Stored records:
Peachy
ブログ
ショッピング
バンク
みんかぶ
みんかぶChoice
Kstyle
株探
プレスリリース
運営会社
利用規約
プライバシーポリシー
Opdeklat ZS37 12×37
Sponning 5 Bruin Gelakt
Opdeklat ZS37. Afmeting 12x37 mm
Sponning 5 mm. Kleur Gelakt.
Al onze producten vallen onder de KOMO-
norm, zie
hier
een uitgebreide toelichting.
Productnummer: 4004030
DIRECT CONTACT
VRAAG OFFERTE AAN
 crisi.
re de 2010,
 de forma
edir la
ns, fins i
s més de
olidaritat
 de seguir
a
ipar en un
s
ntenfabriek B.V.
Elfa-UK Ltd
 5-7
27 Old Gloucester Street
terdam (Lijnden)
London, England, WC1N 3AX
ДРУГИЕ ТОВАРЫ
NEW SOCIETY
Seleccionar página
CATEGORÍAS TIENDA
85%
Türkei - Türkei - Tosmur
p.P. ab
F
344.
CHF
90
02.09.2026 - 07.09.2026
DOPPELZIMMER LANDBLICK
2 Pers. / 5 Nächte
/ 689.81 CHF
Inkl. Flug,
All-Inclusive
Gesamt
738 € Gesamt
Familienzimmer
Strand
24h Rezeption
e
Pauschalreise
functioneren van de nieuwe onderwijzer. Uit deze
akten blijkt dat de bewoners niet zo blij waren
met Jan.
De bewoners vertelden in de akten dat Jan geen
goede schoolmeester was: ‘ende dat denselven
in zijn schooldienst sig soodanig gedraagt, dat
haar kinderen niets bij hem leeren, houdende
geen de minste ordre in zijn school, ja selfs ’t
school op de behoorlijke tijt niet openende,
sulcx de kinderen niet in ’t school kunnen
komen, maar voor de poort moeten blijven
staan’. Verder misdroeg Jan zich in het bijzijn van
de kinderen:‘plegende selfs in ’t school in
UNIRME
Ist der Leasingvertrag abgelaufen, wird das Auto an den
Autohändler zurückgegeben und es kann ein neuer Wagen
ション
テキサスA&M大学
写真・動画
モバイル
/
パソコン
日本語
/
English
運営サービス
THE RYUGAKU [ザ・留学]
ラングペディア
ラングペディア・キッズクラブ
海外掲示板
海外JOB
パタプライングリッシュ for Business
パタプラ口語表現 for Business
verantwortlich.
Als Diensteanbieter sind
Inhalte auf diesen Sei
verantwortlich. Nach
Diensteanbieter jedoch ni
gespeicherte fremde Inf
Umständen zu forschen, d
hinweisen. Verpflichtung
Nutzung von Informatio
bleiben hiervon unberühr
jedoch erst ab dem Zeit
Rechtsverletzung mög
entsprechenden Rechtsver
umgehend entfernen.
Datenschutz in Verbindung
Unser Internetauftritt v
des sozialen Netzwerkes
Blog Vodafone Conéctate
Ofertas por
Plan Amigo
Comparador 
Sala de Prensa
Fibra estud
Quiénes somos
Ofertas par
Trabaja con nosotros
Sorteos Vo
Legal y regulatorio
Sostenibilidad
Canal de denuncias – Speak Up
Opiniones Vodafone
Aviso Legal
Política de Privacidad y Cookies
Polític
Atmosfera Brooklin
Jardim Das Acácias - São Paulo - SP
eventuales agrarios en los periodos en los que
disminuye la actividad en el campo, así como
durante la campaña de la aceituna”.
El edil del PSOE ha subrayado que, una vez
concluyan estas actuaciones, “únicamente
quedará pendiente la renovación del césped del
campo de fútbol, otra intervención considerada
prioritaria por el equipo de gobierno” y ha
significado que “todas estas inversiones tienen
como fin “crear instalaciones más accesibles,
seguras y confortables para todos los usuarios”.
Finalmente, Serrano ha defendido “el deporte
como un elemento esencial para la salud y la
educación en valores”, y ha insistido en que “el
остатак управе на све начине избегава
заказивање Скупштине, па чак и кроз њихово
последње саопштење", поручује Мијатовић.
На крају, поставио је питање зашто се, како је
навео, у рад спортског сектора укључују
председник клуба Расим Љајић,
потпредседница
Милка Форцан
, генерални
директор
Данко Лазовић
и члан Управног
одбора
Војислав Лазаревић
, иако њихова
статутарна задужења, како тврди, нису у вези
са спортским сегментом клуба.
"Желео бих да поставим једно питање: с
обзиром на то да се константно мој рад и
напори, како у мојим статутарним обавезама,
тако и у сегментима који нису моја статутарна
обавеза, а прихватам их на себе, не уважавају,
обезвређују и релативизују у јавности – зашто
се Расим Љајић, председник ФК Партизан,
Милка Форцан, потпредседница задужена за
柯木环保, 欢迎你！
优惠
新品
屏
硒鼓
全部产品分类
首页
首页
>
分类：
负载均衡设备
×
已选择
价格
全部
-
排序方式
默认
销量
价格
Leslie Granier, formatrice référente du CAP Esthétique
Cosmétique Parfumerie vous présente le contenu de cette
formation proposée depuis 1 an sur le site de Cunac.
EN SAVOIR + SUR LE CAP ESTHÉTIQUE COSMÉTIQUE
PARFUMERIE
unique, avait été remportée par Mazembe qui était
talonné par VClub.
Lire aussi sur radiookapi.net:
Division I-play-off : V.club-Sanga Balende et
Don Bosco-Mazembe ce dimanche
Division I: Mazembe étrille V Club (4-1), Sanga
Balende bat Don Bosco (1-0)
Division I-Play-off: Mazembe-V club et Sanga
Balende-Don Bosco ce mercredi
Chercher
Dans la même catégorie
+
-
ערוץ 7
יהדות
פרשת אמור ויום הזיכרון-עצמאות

EXERCISE REQUIREMENTS
Extract all of the data shown above and repeat it verbatim.

SOLUTION BELOW
Peachy
ブログ
ショッピング
バンク
みんかぶ
みんかぶChoice
Kstyle
株探
プレスリリース
運営会社
利用規約
プライバシーポリシー
Opdeklat ZS37 12×37
Sponning 5 Bruin Gelakt
Opdeklat ZS37. Afmeting 12x37 mm
Sponning 5 mm. Kleur Gelakt.
Al onze producten vallen onder de KOMO-
norm, zie
hier
een uitgebreide toelichting.
Productnummer: 4004030
DIRECT CONTACT
VRAAG OFFERTE AAN
 crisi.
re de 2010,
 de forma
edir la
ns, fins i
s més de
olidaritat
 de seguir
a
ipar en un
s
ntenfabriek B.V.
Elfa-UK Ltd
 5-7
27 Old Gloucester Street
terdam (Lijnden)
London, England, WC1N 3AX
ДРУГИЕ ТОВАРЫ
NEW SOCIETY
Seleccionar página
CATEGORÍAS TIENDA
85%
Türkei - Türkei - Tosmur
p.P. ab
F
344.
CHF
90
02.09.2026 - 07.09.2026
DOPPELZIMMER LANDBLICK
2 Pers. / 5 Nächte
/ 689.81 CHF
Inkl. Flug,
All-Inclusive
Gesamt
738 € Gesamt
Familienzimmer
Strand
24h Rezeption
e
Pauschalreise
functioneren van de nieuwe onderwijzer. Uit deze
akten blijkt dat de bewoners niet zo blij waren
met Jan.
De bewoners vertelden in de akten dat Jan geen
goede schoolmeester was: ‘ende dat denselven
in zijn schooldienst sig soodanig gedraagt, dat
haar kinderen niets bij hem leeren, houdende
geen de minste ordre in zijn school, ja selfs ’t
school op de behoorlijke tijt niet openende,
sulcx de kinderen niet in ’t school kunnen
komen, maar voor de poort moeten blijven
staan’. Verder misdroeg Jan zich in het bijzijn van
de kinderen:‘plegende selfs in ’t school in
UNIRME
Ist der Leasingvertrag abgelaufen, wird das Auto an den
Autohändler zurückgegeben und es kann ein neuer Wagen
ション
テキサスA&M大学
写真・動画
モバイル
/
パソコン
日本語
/
English
運営サービス
THE RYUGAKU [ザ・留学]
ラングペディア
ラングペディア・キッズクラブ
海外掲示板
海外JOB
パタプライングリッシュ for Business
パタプラ口語表現 for Business
verantwortlich.
Als Diensteanbieter sind
Inhalte auf diesen Sei
verantwortlich. Nach
Diensteanbieter jedoch ni
gespeicherte fremde Inf
Umständen zu forschen, d
hinweisen. Verpflichtung
Nutzung von Informatio
bleiben hiervon unberühr
jedoch erst ab dem Zeit
Rechtsverletzung mög
entsprechenden Rechtsver
umgehend entfernen.
Datenschutz in Verbindung
Unser Internetauftritt v
des sozialen Netzwerkes
Blog Vodafone Conéctate
Ofertas por
Plan Amigo
Comparador 
Sala de Prensa
Fibra estud
Quiénes somos
Ofertas par
Trabaja con nosotros
Sorteos Vo
Legal y regulatorio
Sostenibilidad
Canal de denuncias – Speak Up
Opiniones Vodafone
Aviso Legal
Política de Privacidad y Cookies
Polític
Atmosfera Brooklin
Jardim Das Acácias - São Paulo - SP
eventuales agrarios en los periodos en los que
disminuye la actividad en el campo, así como
durante la campaña de la aceituna”.
El edil del PSOE ha subrayado que, una vez
concluyan estas actuaciones, “únicamente
quedará pendiente la renovación del césped del
campo de fútbol, otra intervención considerada
prioritaria por el equipo de gobierno” y ha
significado que “todas estas inversiones tienen
como fin “crear instalaciones más accesibles,
seguras y confortables para todos los usuarios”.
Finalmente, Serrano ha defendido “el deporte
como un elemento esencial para la salud y la
educación en valores”, y ha insistido en que “el
остатак управе на све начине избегава
заказивање Скупштине, па чак и кроз њихово
последње саопштење", поручује Мијатовић.
На крају, поставио је питање зашто се, како је
навео, у рад спортског сектора укључују
председник клуба Расим Љајић,
потпредседница
Милка Форцан
, генерални
директор
Данко Лазовић
и члан Управног
одбора
Војислав Лазаревић
, иако њихова
статутарна задужења, како тврди, нису у вези
са спортским сегментом клуба.
"Желео бих да поставим једно питање: с
обзиром на то да се константно мој рад и
напори, како у мојим статутарним обавезама,
тако и у сегментима који нису моја статутарна
обавеза, а прихватам их на себе, не уважавају,
обезвређују и релативизују у јавности – зашто
се Расим Љајић, председник ФК Партизан,
Милка Форцан, потпредседница задужена за
柯木环保, 欢迎你！
优惠
新品
屏
硒鼓
全部产品分类
首页
首页
>
分类：
负载均衡设备
×
已选择
价格
全部
-
排序方式
默认
销量
价格
Leslie Granier, formatrice référente du CAP Esthétique
Cosmétique Parfumerie vous présente le contenu de cette
formation proposée depuis 1 an sur le site de Cunac.
EN SAVOIR + SUR LE CAP ESTHÉTIQUE COSMÉTIQUE
PARFUMERIE
unique, avait été remportée par Mazembe qui était
talonné par VClub.
Lire aussi sur radiookapi.net:
Division I-play-off : V.club-Sanga Balende et
Don Bosco-Mazembe ce dimanche
Division I: Mazembe étrille V Club (4-1), Sanga
Balende bat Don Bosco (1-0)
Division I-Play-off: Mazembe-V club et Sanga
Balende-Don Bosco ce mercredi
Chercher
Dans la même catégorie
+
-
ערוץ 7
יהדות
פרשת אמור ויום הזיכרון-עצמאות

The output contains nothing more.